[Start of section]

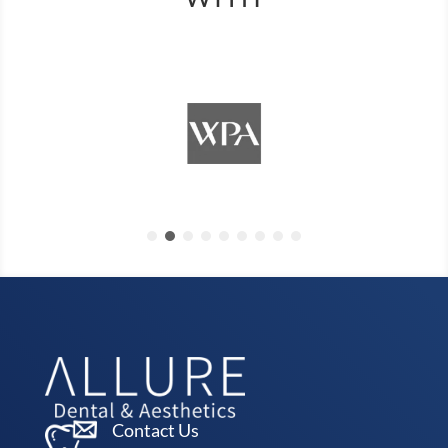
Contact Us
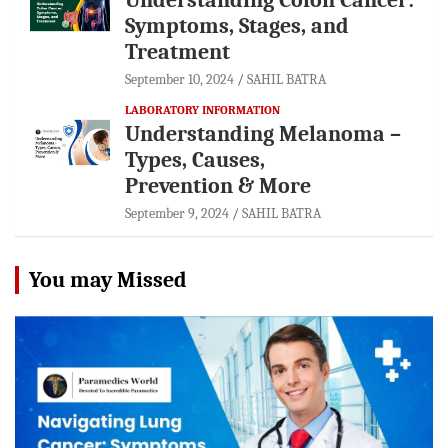
Symptoms, Stages, and
Treatment
September 10, 2024
SAHIL BATRA
LABORATORY INFORMATION
Understanding Melanoma –
Types, Causes,
Prevention & More
September 9, 2024
SAHIL BATRA
You may Missed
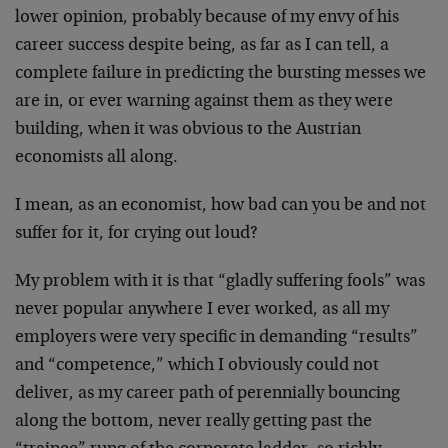
lower opinion, probably because of my envy of his
career success despite being, as far as I can tell, a
complete failure in predicting the bursting messes we
are in, or ever warning against them as they were
building, when it was obvious to the Austrian
economists all along.
I mean, as an economist, how bad can you be and not
suffer for it, for crying out loud?
My problem with it is that “gladly suffering fools” was
never popular anywhere I ever worked, as all my
employers were very specific in demanding “results”
and “competence,” which I obviously could not
deliver, as my career path of perennially bouncing
along the bottom, never really getting past the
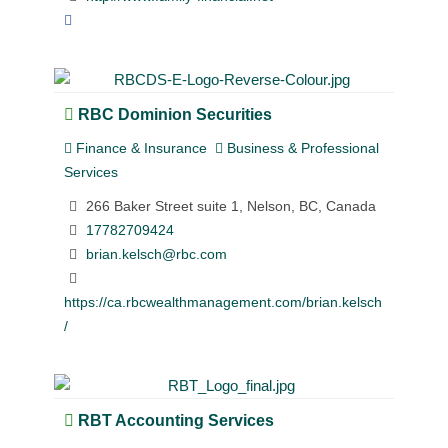
RBC Dominion Securities
Finance & Insurance
Business & Professional
Services
266 Baker Street suite 1, Nelson, BC, Canada
17782709424
brian.kelsch@rbc.com
https://ca.rbcwealthmanagement.com/brian.kelsch
/
RBT Accounting Services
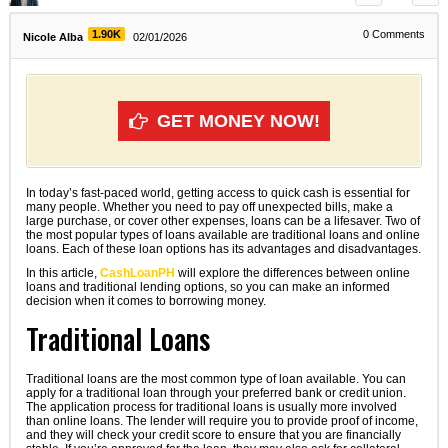
1.90K
0
Comments
Nicole Alba
02/01/2026
GET MONEY NOW!
In today’s fast-paced world, getting access to quick cash is essential for
many people. Whether you need to pay off unexpected bills, make a
large purchase, or cover other expenses, loans can be a lifesaver. Two of
the most popular types of loans available are traditional loans and online
loans. Each of these loan options has its advantages and disadvantages.
In this article,
CashLoanPH
will explore the differences between online
loans and traditional lending options, so you can make an informed
decision when it comes to borrowing money.
Traditional Loans
Traditional loans are the most common type of loan available. You can
apply for a traditional loan through your preferred bank or credit union.
The application process for traditional loans is usually more involved
than online loans. The lender will require you to provide proof of income,
and they will check your credit score to ensure that you are financially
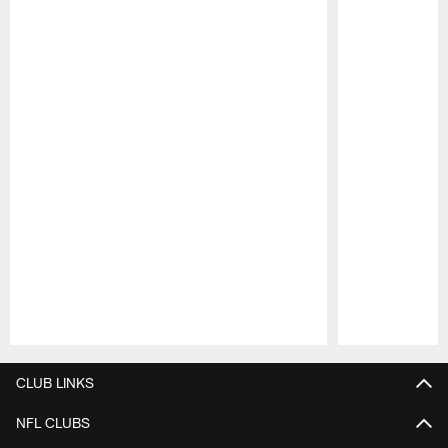
Pause
Play
CLUB LINKS
NFL CLUBS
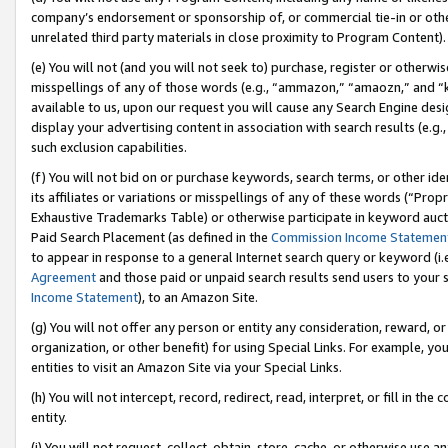
company’s endorsement or sponsorship of, or commercial tie-in or other 
unrelated third party materials in close proximity to Program Content).
(e) You will not (and you will not seek to) purchase, register or otherw
misspellings of any of those words (e.g., “ammazon,” “amaozn,” and “kin
available to us, upon our request you will cause any Search Engine de
display your advertising content in association with search results (e.
such exclusion capabilities.
(f) You will not bid on or purchase keywords, search terms, or other id
its affiliates or variations or misspellings of any of these words (“Pro
Exhaustive Trademarks Table) or otherwise participate in keyword aucti
Paid Search Placement (as defined in the
Commission Income Statemen
to appear in response to a general Internet search query or keyword (i.e.
Agreement
and those paid or unpaid search results send users to your sit
Income Statement
), to an Amazon Site.
(g) You will not offer any person or entity any consideration, reward, or
organization, or other benefit) for using Special Links. For example, 
entities to visit an Amazon Site via your Special Links.
(h) You will not intercept, record, redirect, read, interpret, or fill in 
entity.
(i) You will not request, collect, obtain, store, cache, or otherwise us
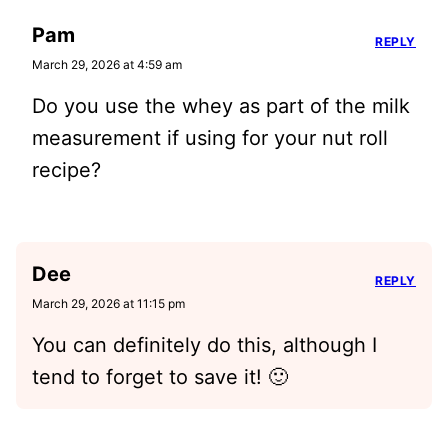
Pam
REPLY
March 29, 2026 at 4:59 am
Do you use the whey as part of the milk
measurement if using for your nut roll
recipe?
Dee
REPLY
March 29, 2026 at 11:15 pm
You can definitely do this, although I
tend to forget to save it! 🙂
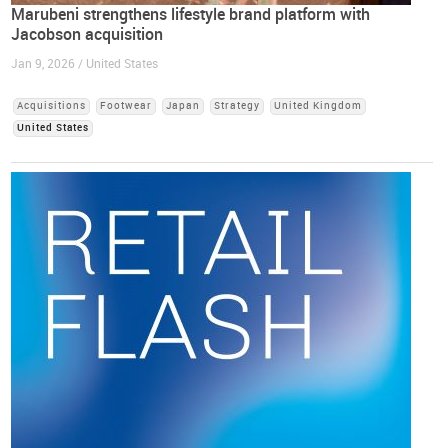
Marubeni strengthens lifestyle brand platform with
Jacobson acquisition
Jan 9, 2026 / United States
Acquisitions
Footwear
Japan
Strategy
United Kingdom
United States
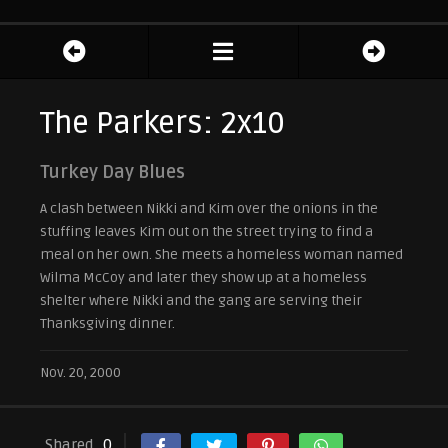
The Parkers: 2x10
Turkey Day Blues
A clash between Nikki and Kim over the onions in the
stuffing leaves Kim out on the street trying to find a
meal on her own. She meets a homeless woman named
Wilma McCoy and later they show up at a homeless
shelter where Nikki and the gang are serving their
Thanksgiving dinner.
Nov. 20, 2000
Shared
0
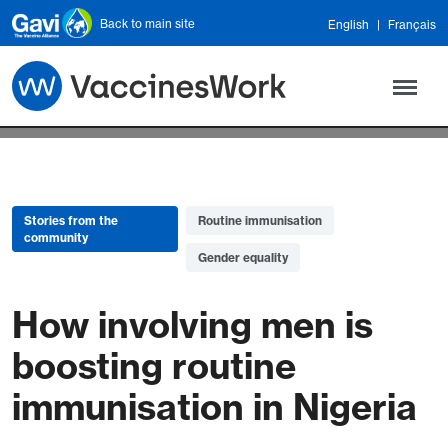
Skip to main content
Back to main site
English
Français
Stories from the
Routine immunisation
community
Gender equality
How involving men is
boosting routine
immunisation in Nigeria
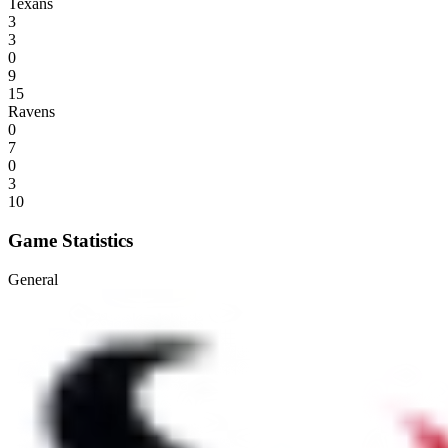
Texans
3
3
0
9
15
Ravens
0
7
0
3
10
Game Statistics
General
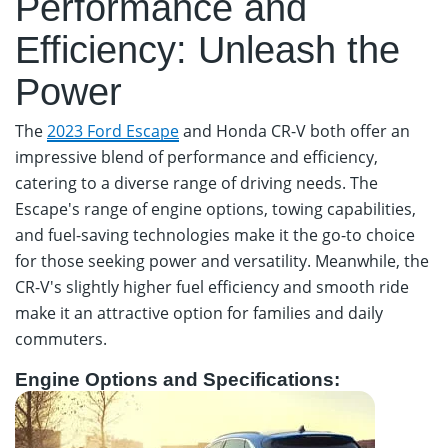
Performance and
Efficiency: Unleash the
Power
The
2023 Ford Escape
and Honda CR-V both offer an
impressive blend of performance and efficiency,
catering to a diverse range of driving needs. The
Escape's range of engine options, towing capabilities,
and fuel-saving technologies make it the go-to choice
for those seeking power and versatility. Meanwhile, the
CR-V's slightly higher fuel efficiency and smooth ride
make it an attractive option for families and daily
commuters.
Engine Options and Specifications:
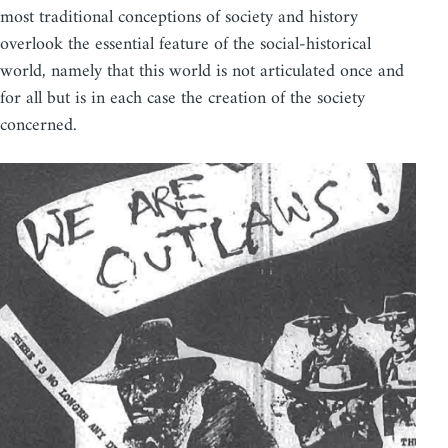
most traditional conceptions of society and history
overlook the essential feature of the social-historical
world, namely that this world is not articulated once and
for all but is in each case the creation of the society
concerned.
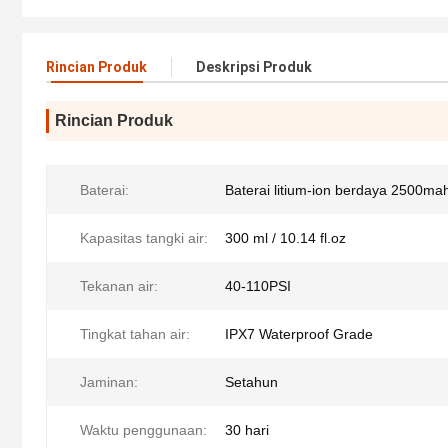
Rincian Produk
Deskripsi Produk
Rincian Produk
Baterai:
Baterai litium-ion berdaya 2500ma
Kapasitas tangki air:
300 ml / 10.14 fl.oz
Tekanan air:
40-110PSI
Tingkat tahan air:
IPX7 Waterproof Grade
Jaminan:
Setahun
Waktu penggunaan:
30 hari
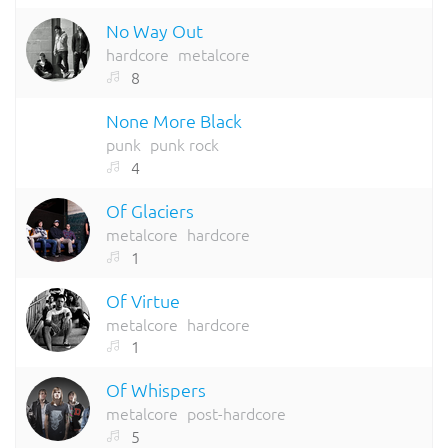
No Way Out
hardcore
metalcore
8
None More Black
punk
punk rock
4
Of Glaciers
metalcore
hardcore
1
Of Virtue
metalcore
hardcore
1
Of Whispers
metalcore
post-hardcore
5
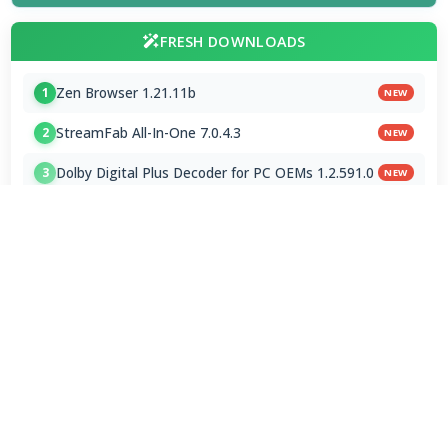
FRESH DOWNLOADS
Zen Browser 1.21.11b
1
NEW
StreamFab All-In-One 7.0.4.3
2
NEW
Dolby Digital Plus Decoder for PC OEMs 1.2.591.0
3
NEW
Arc Browser 1.118.0
4
Opera Browser 134.0.5954.46 Final
5
Media Foundation Codecs 2026-07-28
6
Dopamine 3.0.8 Final
7
ImageGlass 9.6.1.807 / 10 RC
8
Bass Audio Source 0.3.3.260
9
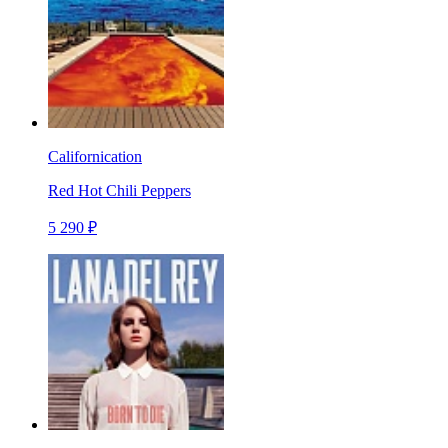
Californication
Red Hot Chili Peppers
5 290 ₽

[End of section]

## Work instruction
Please copy the records above word for word, omitting every picture.

## Reply to the exercise
Contact Us
Symptoms, Stages, and
Treatment
September 10, 2024
SAHIL BATRA
LABORATORY INFORMATION
Understanding Melanoma –
Types, Causes,
Prevention & More
September 9, 2024
SAHIL BATRA
You may Missed
lower opinion, probably because of my envy of his
career success despite being, as far as I can tell, a
complete failure in predicting the bursting messes we
are in, or ever warning against them as they were
building, when it was obvious to the Austrian
economists all along.
I mean, as an economist, how bad can you be and not
suffer for it, for crying out loud?
My problem with it is that “gladly suffering fools” was
never popular anywhere I ever worked, as all my
employers were very specific in demanding “results”
and “competence,” which I obviously could not
deliver, as my career path of perennially bouncing
along the bottom, never really getting past the
RBC Dominion Securities
Finance & Insurance
Business & Professional
Services
266 Baker Street suite 1, Nelson, BC, Canada
17782709424
brian.kelsch@rbc.com
https://ca.rbcwealthmanagement.com/brian.kelsch
/
RBT Accounting Services
1.90K
0
Comments
Nicole Alba
02/01/2026
GET MONEY NOW!
In today’s fast-paced world, getting access to quick cash is essential for
many people. Whether you need to pay off unexpected bills, make a
large purchase, or cover other expenses, loans can be a lifesaver. Two of
the most popular types of loans available are traditional loans and online
loans. Each of these loan options has its advantages and disadvantages.
In this article,
CashLoanPH
will explore the differences between online
loans and traditional lending options, so you can make an informed
decision when it comes to borrowing money.
Traditional Loans
Traditional loans are the most common type of loan available. You can
apply for a traditional loan through your preferred bank or credit union.
The application process for traditional loans is usually more involved
than online loans. The lender will require you to provide proof of income,
and they will check your credit score to ensure that you are financially
Pause
Play
CLUB LINKS
NFL CLUBS
company’s endorsement or sponsorship of, or commercial tie-in or other 
unrelated third party materials in close proximity to Program Content).
(e) You will not (and you will not seek to) purchase, register or otherw
misspellings of any of those words (e.g., “ammazon,” “amaozn,” and “kin
available to us, upon our request you will cause any Search Engine de
display your advertising content in association with search results (e.
such exclusion capabilities.
(f) You will not bid on or purchase keywords, search terms, or other id
its affiliates or variations or misspellings of any of these words (“Pro
Exhaustive Trademarks Table) or otherwise participate in keyword aucti
Paid Search Placement (as defined in the
Commission Income Statemen
to appear in response to a general Internet search query or keyword (i.e.
Agreement
and those paid or unpaid search results send users to your sit
Income Statement
), to an Amazon Site.
(g) You will not offer any person or entity any consideration, reward, or
organization, or other benefit) for using Special Links. For example, 
entities to visit an Amazon Site via your Special Links.
(h) You will not intercept, record, redirect, read, interpret, or fill in 
entity.
(i) You will not request, collect, obtain, store, cache, or otherwise us
Pam
REPLY
March 29, 2026 at 4:59 am
Do you use the whey as part of the milk
measurement if using for your nut roll
recipe?
Dee
REPLY
March 29, 2026 at 11:15 pm
You can definitely do this, although I
tend to forget to save it! 🙂
Marubeni strengthens lifestyle brand platform with
Jacobson acquisition
Jan 9, 2026 / United States
Acquisitions
Footwear
Japan
Strategy
United Kingdom
United States
The Parkers: 2x10
Turkey Day Blues
A clash between Nikki and Kim over the onions in the
stuffing leaves Kim out on the street trying to find a
meal on her own. She meets a homeless woman named
Wilma McCoy and later they show up at a homeless
shelter where Nikki and the gang are serving their
Thanksgiving dinner.
Nov. 20, 2000
Shared
0
Skip to main content
Back to main site
English
Français
Stories from the
Routine immunisation
community
Gender equality
How involving men is
boosting routine
immunisation in Nigeria
Texans
3
3
0
9
15
Ravens
0
7
0
3
10
Game Statistics
General
Performance and
Efficiency: Unleash the
Power
The
2023 Ford Escape
and Honda CR-V both offer an
impressive blend of performance and efficiency,
catering to a diverse range of driving needs. The
Escape's range of engine options, towing capabilities,
and fuel-saving technologies make it the go-to choice
for those seeking power and versatility. Meanwhile, the
CR-V's slightly higher fuel efficiency and smooth ride
make it an attractive option for families and daily
commuters.
Engine Options and Specifications:
most traditional conceptions of society and history
overlook the essential feature of the social-historical
world, namely that this world is not articulated once and
for all but is in each case the creation of the society
concerned.
Rincian Produk
Deskripsi Produk
Rincian Produk
Baterai:
Baterai litium-ion berdaya 2500ma
Kapasitas tangki air:
300 ml / 10.14 fl.oz
Tekanan air:
40-110PSI
Tingkat tahan air:
IPX7 Waterproof Grade
Jaminan:
Setahun
Waktu penggunaan:
30 hari
No Way Out
hardcore
metalcore
8
None More Black
punk
punk rock
4
Of Glaciers
metalcore
hardcore
1
Of Virtue
metalcore
hardcore
1
Of Whispers
metalcore
post-hardcore
5
FRESH DOWNLOADS
Zen Browser 1.21.11b
1
NEW
StreamFab All-In-One 7.0.4.3
2
NEW
Dolby Digital Plus Decoder for PC OEMs 1.2.591.0
3
NEW
Arc Browser 1.118.0
4
Opera Browser 134.0.5954.46 Final
5
Media Foundation Codecs 2026-07-28
6
Dopamine 3.0.8 Final
7
ImageGlass 9.6.1.807 / 10 RC
8
Bass Audio Source 0.3.3.260
9
Californication
Red Hot Chili Peppers
5 290 ₽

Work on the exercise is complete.